| DATA SECTION |

-.-.-

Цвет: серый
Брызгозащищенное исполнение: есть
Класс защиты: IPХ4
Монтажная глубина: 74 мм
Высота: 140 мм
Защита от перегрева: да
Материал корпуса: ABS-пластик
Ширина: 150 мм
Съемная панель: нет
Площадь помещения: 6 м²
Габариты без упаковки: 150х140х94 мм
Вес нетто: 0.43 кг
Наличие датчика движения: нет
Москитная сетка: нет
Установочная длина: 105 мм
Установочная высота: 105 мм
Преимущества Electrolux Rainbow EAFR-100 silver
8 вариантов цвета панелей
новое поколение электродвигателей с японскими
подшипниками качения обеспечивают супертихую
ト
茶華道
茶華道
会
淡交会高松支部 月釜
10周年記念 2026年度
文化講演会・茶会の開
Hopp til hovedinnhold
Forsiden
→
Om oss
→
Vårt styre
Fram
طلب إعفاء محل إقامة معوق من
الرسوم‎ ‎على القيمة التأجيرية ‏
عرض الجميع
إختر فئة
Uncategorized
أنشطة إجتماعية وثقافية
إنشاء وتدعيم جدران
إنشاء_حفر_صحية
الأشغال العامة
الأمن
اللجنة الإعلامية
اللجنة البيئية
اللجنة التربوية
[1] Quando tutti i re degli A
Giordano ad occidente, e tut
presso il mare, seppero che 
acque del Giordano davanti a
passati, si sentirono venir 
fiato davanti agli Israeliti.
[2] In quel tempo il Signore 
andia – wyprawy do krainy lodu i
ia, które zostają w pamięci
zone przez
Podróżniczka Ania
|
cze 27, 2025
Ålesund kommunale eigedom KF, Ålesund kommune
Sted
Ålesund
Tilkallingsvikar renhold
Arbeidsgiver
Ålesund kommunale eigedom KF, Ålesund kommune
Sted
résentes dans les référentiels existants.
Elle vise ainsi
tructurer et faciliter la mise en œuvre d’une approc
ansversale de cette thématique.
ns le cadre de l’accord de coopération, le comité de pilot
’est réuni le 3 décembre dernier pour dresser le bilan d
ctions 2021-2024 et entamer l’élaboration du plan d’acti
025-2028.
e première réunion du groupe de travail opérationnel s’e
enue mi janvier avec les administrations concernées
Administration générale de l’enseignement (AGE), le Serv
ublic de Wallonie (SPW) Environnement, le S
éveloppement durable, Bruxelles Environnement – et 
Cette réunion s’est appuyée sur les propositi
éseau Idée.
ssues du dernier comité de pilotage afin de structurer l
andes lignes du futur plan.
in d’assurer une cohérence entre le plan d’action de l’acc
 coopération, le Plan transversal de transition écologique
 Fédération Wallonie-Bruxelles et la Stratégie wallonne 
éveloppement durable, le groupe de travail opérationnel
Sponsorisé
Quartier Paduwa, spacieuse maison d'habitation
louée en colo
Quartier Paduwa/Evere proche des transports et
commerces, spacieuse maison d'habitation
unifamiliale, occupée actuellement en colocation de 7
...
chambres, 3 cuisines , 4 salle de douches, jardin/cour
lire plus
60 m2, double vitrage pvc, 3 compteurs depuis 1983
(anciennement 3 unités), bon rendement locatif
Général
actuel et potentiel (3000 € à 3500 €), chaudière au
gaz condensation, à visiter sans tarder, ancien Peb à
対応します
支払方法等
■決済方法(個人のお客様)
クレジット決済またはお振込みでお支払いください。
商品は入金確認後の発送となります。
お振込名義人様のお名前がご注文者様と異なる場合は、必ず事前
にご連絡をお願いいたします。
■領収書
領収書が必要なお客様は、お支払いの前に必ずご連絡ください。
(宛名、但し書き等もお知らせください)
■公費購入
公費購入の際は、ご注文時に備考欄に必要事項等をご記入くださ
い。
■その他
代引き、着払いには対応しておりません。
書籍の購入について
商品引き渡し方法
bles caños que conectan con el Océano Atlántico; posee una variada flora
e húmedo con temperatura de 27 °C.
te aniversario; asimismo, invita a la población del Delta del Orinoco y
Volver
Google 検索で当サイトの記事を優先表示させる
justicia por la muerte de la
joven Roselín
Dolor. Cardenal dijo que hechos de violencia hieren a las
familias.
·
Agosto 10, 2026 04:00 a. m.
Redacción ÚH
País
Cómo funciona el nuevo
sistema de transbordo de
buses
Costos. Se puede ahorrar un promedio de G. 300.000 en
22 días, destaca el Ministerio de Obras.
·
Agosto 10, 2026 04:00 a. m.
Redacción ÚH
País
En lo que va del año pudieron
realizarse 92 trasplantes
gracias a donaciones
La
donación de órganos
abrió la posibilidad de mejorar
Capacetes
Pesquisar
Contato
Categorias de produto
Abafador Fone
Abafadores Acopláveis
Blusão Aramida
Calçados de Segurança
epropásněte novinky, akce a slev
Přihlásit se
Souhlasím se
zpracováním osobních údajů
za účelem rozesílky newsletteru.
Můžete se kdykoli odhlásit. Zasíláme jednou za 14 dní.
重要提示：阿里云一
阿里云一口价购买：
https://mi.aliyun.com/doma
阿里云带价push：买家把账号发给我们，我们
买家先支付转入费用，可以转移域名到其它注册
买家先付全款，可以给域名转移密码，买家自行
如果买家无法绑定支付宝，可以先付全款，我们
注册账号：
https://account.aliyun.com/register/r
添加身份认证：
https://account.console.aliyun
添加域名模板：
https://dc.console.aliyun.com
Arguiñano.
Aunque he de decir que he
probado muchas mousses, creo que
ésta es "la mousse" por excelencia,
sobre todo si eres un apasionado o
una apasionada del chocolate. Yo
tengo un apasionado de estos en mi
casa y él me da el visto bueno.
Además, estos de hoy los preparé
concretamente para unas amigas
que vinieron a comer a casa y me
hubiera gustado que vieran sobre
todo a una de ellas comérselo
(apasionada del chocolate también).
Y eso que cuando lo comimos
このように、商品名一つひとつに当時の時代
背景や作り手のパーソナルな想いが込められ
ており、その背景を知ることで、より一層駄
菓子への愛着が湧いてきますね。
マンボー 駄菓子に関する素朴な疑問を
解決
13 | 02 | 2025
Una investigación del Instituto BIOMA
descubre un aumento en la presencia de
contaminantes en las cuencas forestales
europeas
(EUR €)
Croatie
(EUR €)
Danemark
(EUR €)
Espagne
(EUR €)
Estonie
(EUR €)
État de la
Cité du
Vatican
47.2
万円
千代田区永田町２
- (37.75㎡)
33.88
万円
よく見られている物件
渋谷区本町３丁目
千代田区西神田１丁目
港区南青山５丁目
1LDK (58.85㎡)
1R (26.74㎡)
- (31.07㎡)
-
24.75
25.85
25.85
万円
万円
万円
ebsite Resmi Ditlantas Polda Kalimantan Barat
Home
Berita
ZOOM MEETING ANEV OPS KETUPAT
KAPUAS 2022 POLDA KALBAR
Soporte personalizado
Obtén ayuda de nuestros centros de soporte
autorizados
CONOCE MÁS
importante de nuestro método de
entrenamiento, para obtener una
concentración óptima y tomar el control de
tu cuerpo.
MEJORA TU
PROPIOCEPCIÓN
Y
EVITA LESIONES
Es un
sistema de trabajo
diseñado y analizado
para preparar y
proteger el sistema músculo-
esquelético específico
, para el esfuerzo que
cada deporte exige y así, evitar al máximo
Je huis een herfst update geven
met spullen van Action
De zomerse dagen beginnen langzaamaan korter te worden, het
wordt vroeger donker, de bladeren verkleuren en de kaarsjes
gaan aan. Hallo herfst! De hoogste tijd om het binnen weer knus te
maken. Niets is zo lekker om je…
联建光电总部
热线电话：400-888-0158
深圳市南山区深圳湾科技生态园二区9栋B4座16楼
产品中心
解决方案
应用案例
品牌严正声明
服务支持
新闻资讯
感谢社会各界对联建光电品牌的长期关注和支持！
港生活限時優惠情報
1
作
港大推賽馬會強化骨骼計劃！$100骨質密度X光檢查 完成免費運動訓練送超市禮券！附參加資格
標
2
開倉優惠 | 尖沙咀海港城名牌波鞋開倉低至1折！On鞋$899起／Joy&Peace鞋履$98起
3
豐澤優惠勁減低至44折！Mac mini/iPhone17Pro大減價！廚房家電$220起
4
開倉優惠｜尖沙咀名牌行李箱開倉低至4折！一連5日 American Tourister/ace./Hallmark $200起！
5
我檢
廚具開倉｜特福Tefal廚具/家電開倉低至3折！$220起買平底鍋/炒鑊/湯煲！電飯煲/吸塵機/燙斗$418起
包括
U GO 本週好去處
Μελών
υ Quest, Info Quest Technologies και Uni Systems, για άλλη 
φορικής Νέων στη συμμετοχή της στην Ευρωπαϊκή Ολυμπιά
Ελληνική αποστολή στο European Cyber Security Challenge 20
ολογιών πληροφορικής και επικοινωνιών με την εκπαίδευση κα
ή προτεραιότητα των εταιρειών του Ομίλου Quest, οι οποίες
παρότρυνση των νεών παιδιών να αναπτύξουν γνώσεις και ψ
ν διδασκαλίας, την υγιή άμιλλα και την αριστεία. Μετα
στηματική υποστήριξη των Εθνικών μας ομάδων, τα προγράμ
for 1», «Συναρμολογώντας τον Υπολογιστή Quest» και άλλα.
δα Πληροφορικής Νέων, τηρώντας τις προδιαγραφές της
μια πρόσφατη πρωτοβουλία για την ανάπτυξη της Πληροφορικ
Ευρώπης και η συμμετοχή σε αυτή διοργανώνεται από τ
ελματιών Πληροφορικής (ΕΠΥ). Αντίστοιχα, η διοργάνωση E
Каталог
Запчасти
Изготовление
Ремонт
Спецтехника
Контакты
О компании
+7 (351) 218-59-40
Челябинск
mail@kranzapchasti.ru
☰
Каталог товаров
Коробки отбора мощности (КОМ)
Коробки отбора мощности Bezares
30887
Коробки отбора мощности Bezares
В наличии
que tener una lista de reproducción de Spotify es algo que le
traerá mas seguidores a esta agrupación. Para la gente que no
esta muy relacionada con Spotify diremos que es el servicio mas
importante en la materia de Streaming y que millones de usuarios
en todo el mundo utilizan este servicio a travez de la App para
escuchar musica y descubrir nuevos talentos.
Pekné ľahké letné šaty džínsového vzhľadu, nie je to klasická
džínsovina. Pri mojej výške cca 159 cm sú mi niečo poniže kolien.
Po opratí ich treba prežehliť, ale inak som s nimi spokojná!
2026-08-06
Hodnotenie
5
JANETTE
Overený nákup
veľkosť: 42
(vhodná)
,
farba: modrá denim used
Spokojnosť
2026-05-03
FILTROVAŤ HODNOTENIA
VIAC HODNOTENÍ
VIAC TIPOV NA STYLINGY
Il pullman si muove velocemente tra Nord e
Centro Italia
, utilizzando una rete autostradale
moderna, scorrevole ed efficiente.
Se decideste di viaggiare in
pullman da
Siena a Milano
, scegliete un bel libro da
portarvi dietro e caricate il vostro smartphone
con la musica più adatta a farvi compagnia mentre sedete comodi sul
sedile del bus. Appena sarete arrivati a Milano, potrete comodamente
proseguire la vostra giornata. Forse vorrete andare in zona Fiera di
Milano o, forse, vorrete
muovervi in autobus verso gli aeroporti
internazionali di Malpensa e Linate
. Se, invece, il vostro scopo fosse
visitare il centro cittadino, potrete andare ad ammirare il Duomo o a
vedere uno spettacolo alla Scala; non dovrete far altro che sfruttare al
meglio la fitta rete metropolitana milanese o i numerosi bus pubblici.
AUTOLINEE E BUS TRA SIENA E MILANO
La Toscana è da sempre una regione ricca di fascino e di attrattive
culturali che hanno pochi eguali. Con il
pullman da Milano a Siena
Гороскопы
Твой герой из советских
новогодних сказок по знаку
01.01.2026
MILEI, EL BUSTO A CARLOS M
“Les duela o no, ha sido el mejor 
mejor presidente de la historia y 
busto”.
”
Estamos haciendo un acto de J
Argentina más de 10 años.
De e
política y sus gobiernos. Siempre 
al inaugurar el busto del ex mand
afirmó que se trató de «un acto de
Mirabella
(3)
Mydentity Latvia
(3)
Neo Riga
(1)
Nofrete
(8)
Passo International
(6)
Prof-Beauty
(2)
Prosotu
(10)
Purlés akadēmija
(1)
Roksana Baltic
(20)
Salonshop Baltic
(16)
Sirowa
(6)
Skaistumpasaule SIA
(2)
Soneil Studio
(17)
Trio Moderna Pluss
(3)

-.-.-

| EXERCISE BRIEF |
Each line of the material above that holds "اللجنة" counts once; give the total and nothing else.

| TASK OUTPUT |
3